In the months after Victoria was devastated by the Black Saturday fires—a bushfire event that killed 173 people and completely leveled whole regional towns, and at the time the worst natural disaster in Australian history since colonization—I was assigned to cover state politics. As the junior member of that team, I spent a lot of time tailing the premier in the region. I met people across the affected areas, I saw the recovery efforts firsthand, and I covered hundreds of kilometers of bush, some of it blackened and destroyed, some of it eerily untouched. With my court background, I was also pulled onto the coverage of the Royal Commission that investigated the fires, a confluence of state politics and court—a meticulous excavation of how the fires happened and exactly what they took from people.
When I started writing Radiant Heat way back in 2012, I held two things in my mind: glimmers of the place and person I wanted to write about. The place: Victoria, after a fire that resembled the Black Saturday blaze. The person: A woman who survived it. Women, I think, are often allowed to be only one thing at a time. Daughters, wives, victims, lovers, sisters, friends—we are endlessly defined by the roles we play and the way we live up to the expectations that our families, communities, and society place on us. It was important to me that Alison, Sal, and really every woman in this book were more than one thing, and in being multifaceted they were flawed, human, imperfect. That even though they had endured terrible things, they were still capable of great strength and were not defined by what men or the harsh Australian environment had done to them.
It has always seemed to me there is an inherent violence to the Australian landscape. It is a hostility, perhaps, to her treatment these last 235-odd years. Colonization and genocide make a mark on us all. So, how do we exist in this blood-soaked culture, and what does it do to us? I will never forget the first time I drove through the fire-ravaged landscape, in 2009. How as the road twisted toward Kinglake, the hills were a blackened moonscape, so much loss absorbed into them. As I wrote, I thought a lot about that drive, and a lot about the thrillers and mysteries I read growing up—the ones I continue to consume to this day. So many of these stories are about unraveling the truth about something terrible that happened to a woman.
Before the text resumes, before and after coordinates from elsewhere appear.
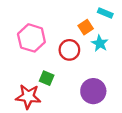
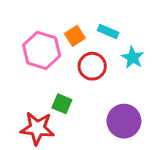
cyan rectangle: (105, 13) -> (108, 32), moved
orange square: (86, 27) -> (75, 36), moved

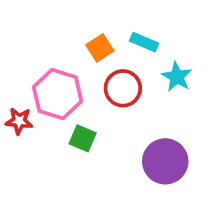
pink hexagon: (42, 50) -> (58, 94), moved
red star: (37, 128) -> (19, 121), moved, size x0.6

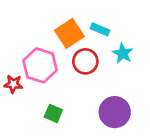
orange square: (100, 48) -> (69, 33), size x1.5
green square: (83, 138) -> (53, 113), moved

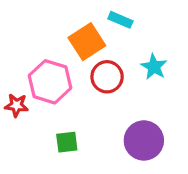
cyan rectangle: (100, 29) -> (120, 20), moved
green square: (53, 113) -> (67, 142), turned -30

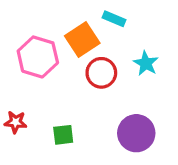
pink hexagon: (50, 82) -> (38, 57), moved
red star: (17, 105) -> (16, 122), moved

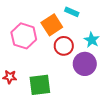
purple circle: (136, 133) -> (85, 64), moved
green square: (63, 135) -> (40, 85), size x1.6

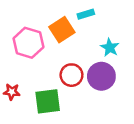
cyan rectangle: (72, 12) -> (86, 14), turned -40
red circle: (64, 46) -> (71, 75), moved

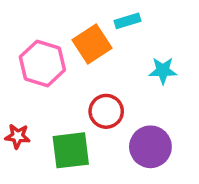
cyan star: (110, 48) -> (163, 71), turned -30
purple circle: (101, 76) -> (150, 147), moved

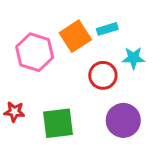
cyan rectangle: (127, 21) -> (107, 29), moved
red circle: (106, 111) -> (103, 75), moved

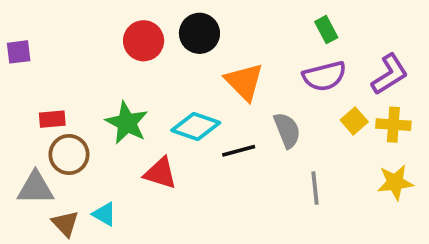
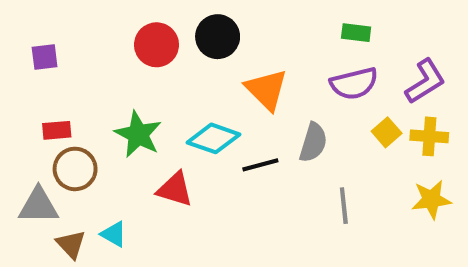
green rectangle: (326, 30) -> (356, 33), turned -55
purple square: (19, 52) -> (45, 57), moved
gray semicircle: (287, 130) -> (313, 142), turned 39

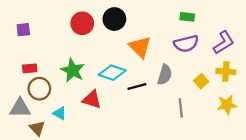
yellow square: (387, 132) -> (201, 81), moved
cyan triangle: (114, 234) -> (60, 113), moved

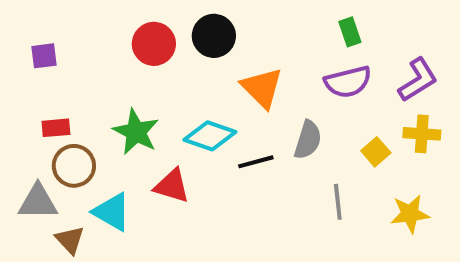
green rectangle: (187, 17) -> (350, 32), turned 64
yellow star: (227, 105) -> (410, 214), moved
cyan triangle: (60, 113) -> (112, 212), size x1.5

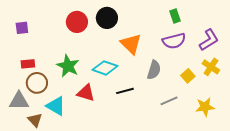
yellow cross: (422, 134) -> (211, 67), turned 30
black line: (256, 162) -> (125, 91), moved
gray line: (338, 202) -> (169, 101), turned 72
Very rarely is the woman who it happened to the person trying to unravel the truth.
I imagined, instead of a detective or a sleuth, a woman who wasn’t prepared to just sit back and passively experience the violence and trauma of her own life. She felt true to the women I’d met in my life, the ones I’d witnessed in the county court, and the people I’d seen rebuilding their lives after Black Saturday. She was flawed, but she was strong, and brave when she needed to be. Violence is an annihilator. Whether it’s the violence of a fire or of a man. It takes from us and makes us something else. Radiant Heat, then, is a story about a woman who didn’t just survive—she lived.